- The task -
Reproduce, please, only the lines from the first line below to the line containing "IA (341, 46)", inclusive.

(Dataset excerpts)
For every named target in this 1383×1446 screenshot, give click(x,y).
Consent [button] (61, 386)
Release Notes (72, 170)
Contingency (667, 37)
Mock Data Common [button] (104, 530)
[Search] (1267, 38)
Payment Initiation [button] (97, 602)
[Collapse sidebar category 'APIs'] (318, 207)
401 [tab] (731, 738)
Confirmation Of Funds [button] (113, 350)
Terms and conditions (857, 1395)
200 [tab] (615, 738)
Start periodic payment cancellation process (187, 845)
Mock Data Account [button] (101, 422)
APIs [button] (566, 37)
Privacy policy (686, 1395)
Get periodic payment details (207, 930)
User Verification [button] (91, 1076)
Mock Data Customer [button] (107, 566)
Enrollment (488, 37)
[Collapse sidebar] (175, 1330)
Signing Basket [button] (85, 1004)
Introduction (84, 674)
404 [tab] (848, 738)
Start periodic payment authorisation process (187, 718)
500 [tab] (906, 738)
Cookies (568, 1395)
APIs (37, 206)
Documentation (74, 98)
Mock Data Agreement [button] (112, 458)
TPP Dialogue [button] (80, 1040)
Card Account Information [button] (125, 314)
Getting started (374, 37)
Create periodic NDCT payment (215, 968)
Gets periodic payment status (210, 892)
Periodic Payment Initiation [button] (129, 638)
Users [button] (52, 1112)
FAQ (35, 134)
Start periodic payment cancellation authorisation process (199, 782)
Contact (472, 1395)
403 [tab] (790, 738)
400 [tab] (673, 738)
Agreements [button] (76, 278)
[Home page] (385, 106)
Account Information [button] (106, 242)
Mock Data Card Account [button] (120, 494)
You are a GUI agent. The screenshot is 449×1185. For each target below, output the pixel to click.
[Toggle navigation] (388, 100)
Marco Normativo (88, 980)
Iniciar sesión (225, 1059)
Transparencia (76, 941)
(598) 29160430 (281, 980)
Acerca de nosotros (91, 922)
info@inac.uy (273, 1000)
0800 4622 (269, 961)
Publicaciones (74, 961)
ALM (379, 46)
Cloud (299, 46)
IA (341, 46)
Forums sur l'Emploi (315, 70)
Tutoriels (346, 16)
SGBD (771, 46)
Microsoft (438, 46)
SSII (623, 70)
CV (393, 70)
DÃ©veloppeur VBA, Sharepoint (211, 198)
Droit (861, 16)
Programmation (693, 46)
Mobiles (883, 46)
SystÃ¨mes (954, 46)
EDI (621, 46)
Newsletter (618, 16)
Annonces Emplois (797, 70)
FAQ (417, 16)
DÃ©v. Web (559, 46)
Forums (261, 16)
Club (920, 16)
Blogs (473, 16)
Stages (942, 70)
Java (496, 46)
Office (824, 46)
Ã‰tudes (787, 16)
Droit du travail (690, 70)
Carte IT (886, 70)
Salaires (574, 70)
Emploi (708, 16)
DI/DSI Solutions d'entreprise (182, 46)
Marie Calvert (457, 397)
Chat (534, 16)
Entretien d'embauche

- Answer below -
For every named target in this 1383×1446 screenshot, give click(x,y).
Consent [button] (61, 386)
Release Notes (72, 170)
Contingency (667, 37)
Mock Data Common [button] (104, 530)
[Search] (1267, 38)
Payment Initiation [button] (97, 602)
[Collapse sidebar category 'APIs'] (318, 207)
401 [tab] (731, 738)
Confirmation Of Funds [button] (113, 350)
Terms and conditions (857, 1395)
200 [tab] (615, 738)
Start periodic payment cancellation process (187, 845)
Mock Data Account [button] (101, 422)
APIs [button] (566, 37)
Privacy policy (686, 1395)
Get periodic payment details (207, 930)
User Verification [button] (91, 1076)
Mock Data Customer [button] (107, 566)
Enrollment (488, 37)
[Collapse sidebar] (175, 1330)
Signing Basket [button] (85, 1004)
Introduction (84, 674)
404 [tab] (848, 738)
Start periodic payment authorisation process (187, 718)
500 [tab] (906, 738)
Cookies (568, 1395)
APIs (37, 206)
Documentation (74, 98)
Mock Data Agreement [button] (112, 458)
TPP Dialogue [button] (80, 1040)
Card Account Information [button] (125, 314)
Getting started (374, 37)
Create periodic NDCT payment (215, 968)
Gets periodic payment status (210, 892)
Periodic Payment Initiation [button] (129, 638)
Users [button] (52, 1112)
FAQ (35, 134)
Start periodic payment cancellation authorisation process (199, 782)
Contact (472, 1395)
403 [tab] (790, 738)
400 [tab] (673, 738)
Agreements [button] (76, 278)
[Home page] (385, 106)
Account Information [button] (106, 242)
Mock Data Card Account [button] (120, 494)
You are a GUI agent. The screenshot is 449×1185. For each target below, output the pixel to click.
[Toggle navigation] (388, 100)
Marco Normativo (88, 980)
Iniciar sesión (225, 1059)
Transparencia (76, 941)
(598) 29160430 (281, 980)
Acerca de nosotros (91, 922)
info@inac.uy (273, 1000)
0800 4622 (269, 961)
Publicaciones (74, 961)
ALM (379, 46)
Cloud (299, 46)
IA (341, 46)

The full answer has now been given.